Bernheim Syndrome is a presumed disorder whereby the right ventricle is severely compressed due to a shift in the ventricular septal wall of the heart leading to heart failure. It was first described by Hippolyte Bernheim in 1910. Today it is questioned whether or not Bernheim Syndrome is its own syndrome or a side effect of other cardiac conditions such as left ventricular heart failure whereby the left ventricle is substantially enlarged which encroaches on the space of the right ventricle.

Signs and symptoms 
Signs and symptoms for Bernheim Syndrome are ill-defined and typically follow those of heart failure. Bernheim distinguished Bernheim Syndrome from the typical heart failure presentation via the engorgement of veins due to congestion without evidence of pulmonary congestion. This is evidence of venous blockage without going into pulmonary circulation and is therefore isolated to the right side of the heart. Case presentations of Bernheim Syndrome include symptoms of hypertension, ronchi in the lungs, edema, vein distention, and signs of poor perfusion. It is important for there to be no presentation of dyspnea nor pulmonary congestion until it is presumed to be a terminal stage of Bernheim Syndrome.

Etiology 
Bernheim Syndrome is believed to be the rightward shift of the ventricular septum compressing the right ventricle without causing pulmonary congestion. This was first described by Hippolyte Bernheim in which he presents 10 patients with signs and symptoms of right sided heart failure whose postmortem autospy revealed a ventricular septum that invaded the right ventricle space. This opposed the traditional view of right sided heart failure, right ventricular hypertrophy, where the right ventricle is enlarged. Bernheim describes right ventricles the size of a slit which was due to the bulging ventricular septum wall.
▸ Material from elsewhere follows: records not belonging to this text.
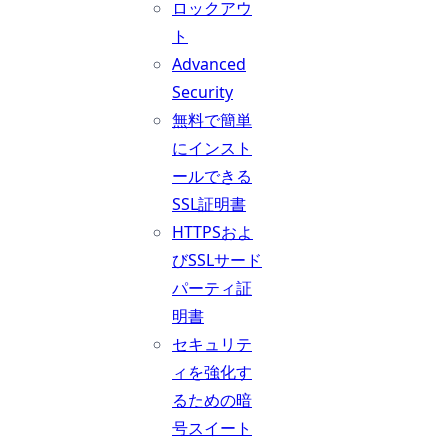
ロックアウ
ト
Advanced
Security
無料で簡単
にインスト
ールできる
SSL証明書
HTTPSおよ
びSSLサード
パーティ証
明書
セキュリテ
ィを強化す
るための暗
号スイート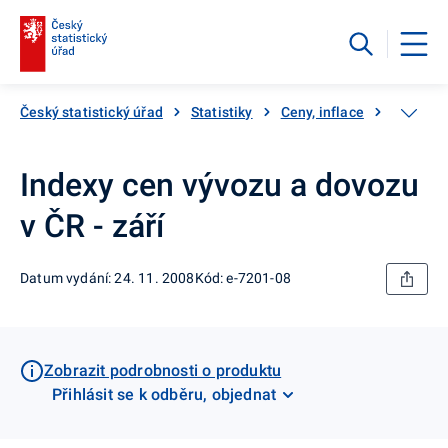
Český statistický úřad
Statistiky
Ceny, inflace
Ceny vý
Indexy cen vývozu a dovozu
v ČR - září
Datum vydání: 24. 11. 2008
Kód: e-7201-08
Zobrazit podrobnosti o produktu
Přihlásit se k odběru, objednat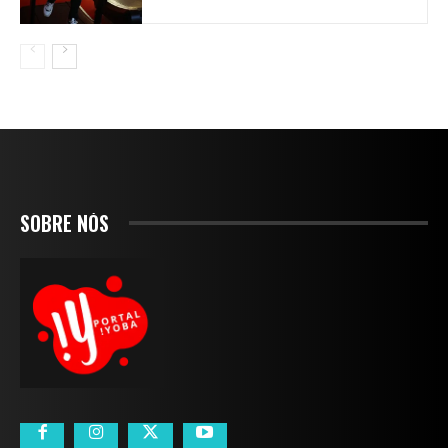
SOBRE NÓS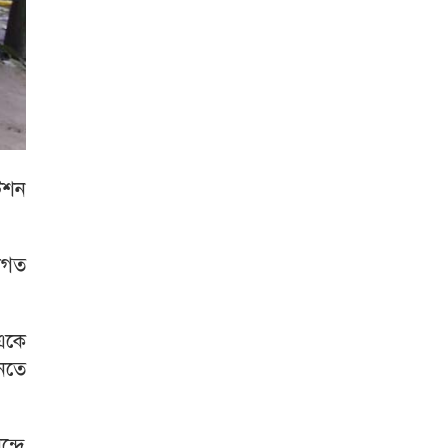
টেশন
বাগত
 একে
ানতে
ন্দে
Bernheim Syndrome is believed to occur in two periods: the anatomic and clinical periods. In the anatomic period, there are no clinical signs of the syndrome but the stenosis of the right ventricle makes it difficult to fill to normal capacity. This is offset by the dilation of the right atrium as it takes in the difference in volume. In the clinical period, there are signs and symptoms present. In the clinical period, there are two stages. In the first stage, clinical signs of venous obstruction due to the right ventricular stenosis become apparent while pulmonary blood flow continues normally. In the second stage, symptoms of poor circulation become apparent such as systemic venous engorgement. It is at this point where the patient appears to be in heart failure.

Diagnosis 
Most cases of Bernheim Syndrome have been identified postmortem in necropsy. A cross-sectional view of the heart muscle will show a greatly reduced right ventricle size. In necropsy, it is typical for the heart and lungs to be weighed with a higher weight indicating a build up of blood in the lungs: pulmonary congestion. The weight of the lungs is therefore expected to be within normal limits to rule out pulmonary congestion (900-1,280g). The weight of the liver was also part of diagnosis with a significantly greater weight than what is in normal limits (1,440-1,680g) indicative of vein distention.
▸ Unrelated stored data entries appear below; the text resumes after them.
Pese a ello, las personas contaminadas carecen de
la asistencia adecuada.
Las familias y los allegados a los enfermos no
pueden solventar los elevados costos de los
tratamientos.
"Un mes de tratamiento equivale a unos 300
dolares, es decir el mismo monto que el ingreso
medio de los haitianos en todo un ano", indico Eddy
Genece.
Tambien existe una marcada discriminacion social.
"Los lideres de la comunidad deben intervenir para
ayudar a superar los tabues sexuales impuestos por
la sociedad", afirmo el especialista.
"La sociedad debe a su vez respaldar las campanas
In a clinical setting, Bernheim claims that the presence of isolated right ventricular failure clearly came first with the presence of left ventricular hypertrophy coming secondary indicates the presence of his syndrome. This is especially considered when the heart failure is not due to a weakness in the myocardium but instead stenosis of the myocardial wall. Fluoroscopy to view the blood flow in the heart has also been deemed a reliable tool. It would be expected for the left ventricle and right atrium to be enlarged with the other two chambers appearing "normal". However, it was typical to only confirm the presence of Bernheim Syndrome in the setting of autopsy.

History 
It is believed by some in the medical community that Bernheim Syndrome does not actually exist and is only an observed side effect of another condition such as left ventricular hypertrophy. This is because of the lack of a finding of sole right ventricle compression without accompaniment of left ventricular hypertrophy which is expected to encroach into the right ventricular space. It is claimed that there is no observation of a rightward shift of the ventricular septum as is described by Bernheim. Furthermore, using evidence from right and left peak systolic pressures, they determined there was no evidence of right ventricular stenosis to begin with. When right ventricular heart failure is found without left ventricular heart failure, it was accompanied by pulmonary embolism and/or mitral valve stenosis. It is because of theses findings that there has been a movement to remove Bernheim Syndrome from medical terminology.